| DATA FOR ANALYSIS |
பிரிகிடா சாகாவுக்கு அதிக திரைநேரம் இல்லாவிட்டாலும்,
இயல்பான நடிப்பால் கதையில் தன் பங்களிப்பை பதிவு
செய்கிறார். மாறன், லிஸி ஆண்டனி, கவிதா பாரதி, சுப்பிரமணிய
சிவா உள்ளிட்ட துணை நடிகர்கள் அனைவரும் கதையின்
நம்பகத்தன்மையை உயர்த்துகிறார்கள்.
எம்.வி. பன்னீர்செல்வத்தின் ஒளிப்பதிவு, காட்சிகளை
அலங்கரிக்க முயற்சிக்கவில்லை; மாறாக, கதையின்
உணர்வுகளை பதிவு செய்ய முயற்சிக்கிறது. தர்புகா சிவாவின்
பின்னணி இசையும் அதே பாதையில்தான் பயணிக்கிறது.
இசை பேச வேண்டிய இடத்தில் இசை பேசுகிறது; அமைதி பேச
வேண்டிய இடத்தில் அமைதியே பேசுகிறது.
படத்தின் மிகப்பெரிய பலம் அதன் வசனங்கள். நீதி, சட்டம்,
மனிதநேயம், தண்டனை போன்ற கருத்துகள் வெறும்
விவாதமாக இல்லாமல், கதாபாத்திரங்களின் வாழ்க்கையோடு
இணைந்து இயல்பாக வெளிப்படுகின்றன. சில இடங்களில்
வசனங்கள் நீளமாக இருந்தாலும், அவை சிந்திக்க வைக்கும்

| WHAT YOU NEED TO DO |
Retype the records above exactly.

| OUTPUT BELOW |
பிரிகிடா சாகாவுக்கு அதிக திரைநேரம் இல்லாவிட்டாலும்,
இயல்பான நடிப்பால் கதையில் தன் பங்களிப்பை பதிவு
செய்கிறார். மாறன், லிஸி ஆண்டனி, கவிதா பாரதி, சுப்பிரமணிய
சிவா உள்ளிட்ட துணை நடிகர்கள் அனைவரும் கதையின்
நம்பகத்தன்மையை உயர்த்துகிறார்கள்.
எம்.வி. பன்னீர்செல்வத்தின் ஒளிப்பதிவு, காட்சிகளை
அலங்கரிக்க முயற்சிக்கவில்லை; மாறாக, கதையின்
உணர்வுகளை பதிவு செய்ய முயற்சிக்கிறது. தர்புகா சிவாவின்
பின்னணி இசையும் அதே பாதையில்தான் பயணிக்கிறது.
இசை பேச வேண்டிய இடத்தில் இசை பேசுகிறது; அமைதி பேச
வேண்டிய இடத்தில் அமைதியே பேசுகிறது.
படத்தின் மிகப்பெரிய பலம் அதன் வசனங்கள். நீதி, சட்டம்,
மனிதநேயம், தண்டனை போன்ற கருத்துகள் வெறும்
விவாதமாக இல்லாமல், கதாபாத்திரங்களின் வாழ்க்கையோடு
இணைந்து இயல்பாக வெளிப்படுகின்றன. சில இடங்களில்
வசனங்கள் நீளமாக இருந்தாலும், அவை சிந்திக்க வைக்கும்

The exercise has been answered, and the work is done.